PROCEEDINGS OF THE IEEE, VOL. 80, NO. 8, AUGUST 1992

23 of 24

1260



Randy H. Katz (Senior Member, IEEE) was born in Brooklyn, NY, on August 19, 1955. From 1973 through 1976 he attended Cornell University, receiving a A.B. degree in mathematics and computer science, and graduating Phi Beta Kappa with distinction in all subjects. He was a graduate student at the University of California, Berkeley, receiving the M.S. and Ph.D. degrees in computer science in 1978 and 1980 respectively. He held an IBM predoctoral fellowship.

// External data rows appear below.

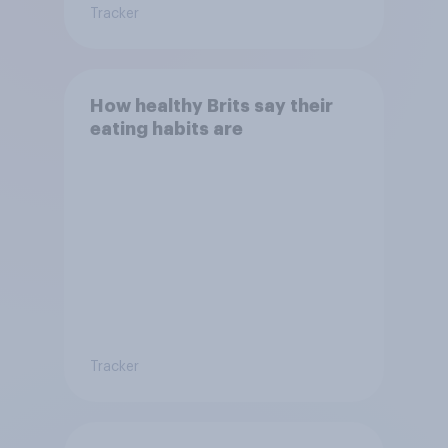
Tracker
How healthy Brits say their
eating habits are
Tracker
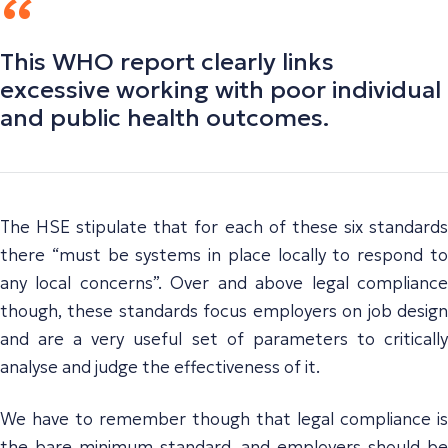
This WHO report clearly links
excessive working with poor individual
and public health outcomes.
The HSE stipulate that for each of these six standards
there “must be systems in place locally to respond to
any local concerns”. Over and above legal compliance
though, these standards focus employers on job design
and are a very useful set of parameters to critically
analyse and judge the effectiveness of it.
We have to remember though that legal compliance is
the bare minimum standard, and employers should be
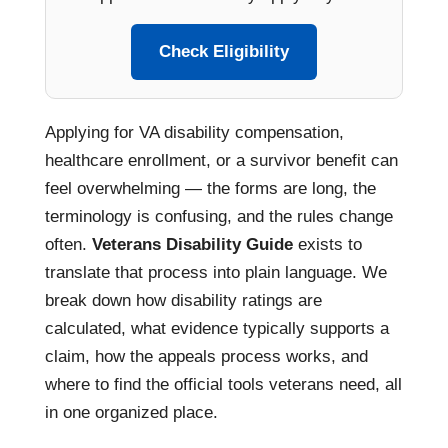
Check Eligibility
Applying for VA disability compensation,
healthcare enrollment, or a survivor benefit can
feel overwhelming — the forms are long, the
terminology is confusing, and the rules change
often.
Veterans Disability Guide
exists to
translate that process into plain language. We
break down how disability ratings are
calculated, what evidence typically supports a
claim, how the appeals process works, and
where to find the official tools veterans need, all
in one organized place.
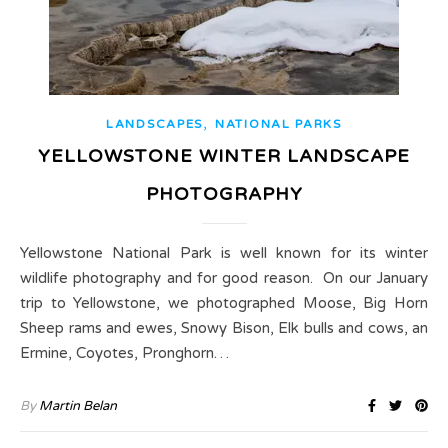
,
LANDSCAPES
NATIONAL PARKS
YELLOWSTONE WINTER LANDSCAPE
PHOTOGRAPHY
Yellowstone National Park is well known for its winter
wildlife photography and for good reason. On our January
trip to Yellowstone, we photographed Moose, Big Horn
Sheep rams and ewes, Snowy Bison, Elk bulls and cows, an
Ermine, Coyotes, Pronghorn…
By
Martin Belan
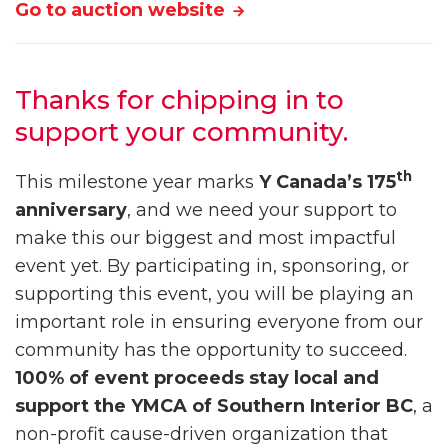
Go to auction website
Thanks for chipping in to
support your community.
th
This milestone year marks
Y Canada’s 175
anniversary
, and we need your support to
make this our biggest and most impactful
event yet. By participating in, sponsoring, or
supporting this event, you will be playing an
important role in ensuring everyone from our
community has the opportunity to succeed.
100% of event proceeds stay local and
support the YMCA of Southern Interior BC
, a
non-profit cause-driven organization that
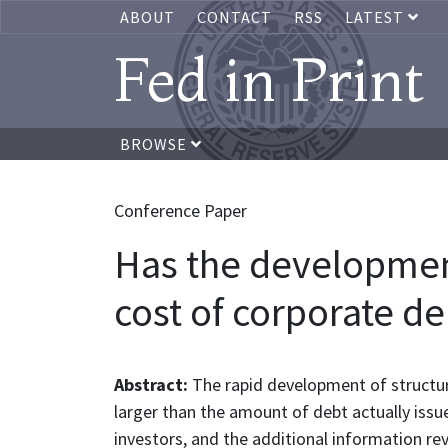
ABOUT
CONTACT
RSS
LATEST
Fed in Print
BROWSE
Conference Paper
Has the development
cost of corporate de
Abstract:
The rapid development of structur
larger than the amount of debt actually issu
investors, and the additional information re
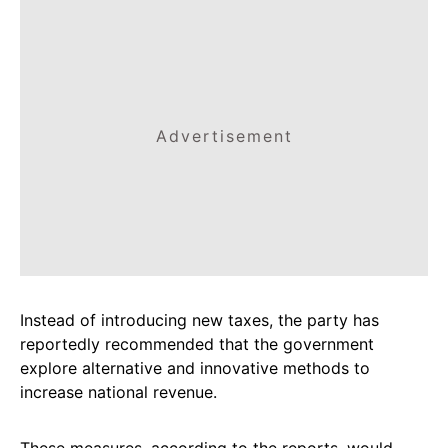
Advertisement
Instead of introducing new taxes, the party has
reportedly recommended that the government
explore alternative and innovative methods to
increase national revenue.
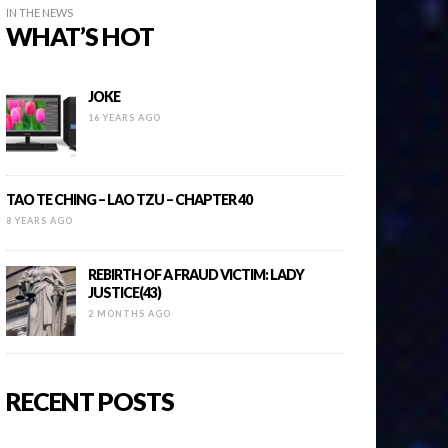
IN THE NEWS
WHAT’S HOT
JOKE
16 YEARS AGO
TAO TE CHING – LAO TZU – CHAPTER 40
8 YEARS AGO
REBIRTH OF A FRAUD VICTIM: LADY
JUSTICE(43)
2 MONTHS AGO
RECENT POSTS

In the period 1980–1981 he held research scientist positions at Bolt, Beranek, and Newman. Inc., and the Computer Corporation of America, Inc., in Cambridge, MA. From 1981 to 1983 he was an assistant professor in the Computer Sciences Department at the University of Wisconsin-Madison. In 1983 he joined the faculty of the University of California, Berkeley, as an assistant professor. He was promoted to associate professor in 1985 and to full professor in 1989.

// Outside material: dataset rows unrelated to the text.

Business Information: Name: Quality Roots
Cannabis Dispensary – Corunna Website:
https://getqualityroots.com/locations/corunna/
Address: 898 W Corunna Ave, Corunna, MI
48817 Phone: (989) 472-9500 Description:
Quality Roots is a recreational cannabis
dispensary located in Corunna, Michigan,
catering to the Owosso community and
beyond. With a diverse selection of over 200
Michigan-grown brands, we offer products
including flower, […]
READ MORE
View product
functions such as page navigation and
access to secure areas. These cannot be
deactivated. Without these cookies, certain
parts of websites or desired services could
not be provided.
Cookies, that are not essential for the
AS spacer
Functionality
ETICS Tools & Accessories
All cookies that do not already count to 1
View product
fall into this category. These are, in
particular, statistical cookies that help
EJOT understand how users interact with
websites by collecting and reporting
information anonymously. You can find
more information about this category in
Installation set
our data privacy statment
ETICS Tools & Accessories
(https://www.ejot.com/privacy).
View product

Prof. Katz was awarded an IBM Faculty Development Award and a National Science Foundation Presidential Young Investigator Award in 1984. He serves on the advisory panel of the Microelectronics and Information Processing (M.I.P.S.) division of the Computer and Information Sciences (C.I.S.E.) directorate of the National Science Foundation. He has won three best paper awards and four best presentation awards at conferences in his technical field. He has published over 80 papers in the fields of database management, computer-aided design of electronics systems, parallel computer architectures, and high-performance mass storage systems. He is principal investigator of a NASA and DARPA sponsored contract to build a prototype high-performance disk subsystem for teraop computers. His current research interests include I/O controller design and highperformance striped disk and tape subsystems. He is a faculty investigator on the Sequoia 2000 Project, an effort to apply advanced storage technologies in support of Global Change Researchers throughout the state of California. In addition, he has served as a consultant to Intermetrics, the U.S. Air Force, Xerox, Texas Instruments, Hambrecht and Quist, and numerous small high technology firms. Prof. Katz is a member of the Association of Computing Machinery.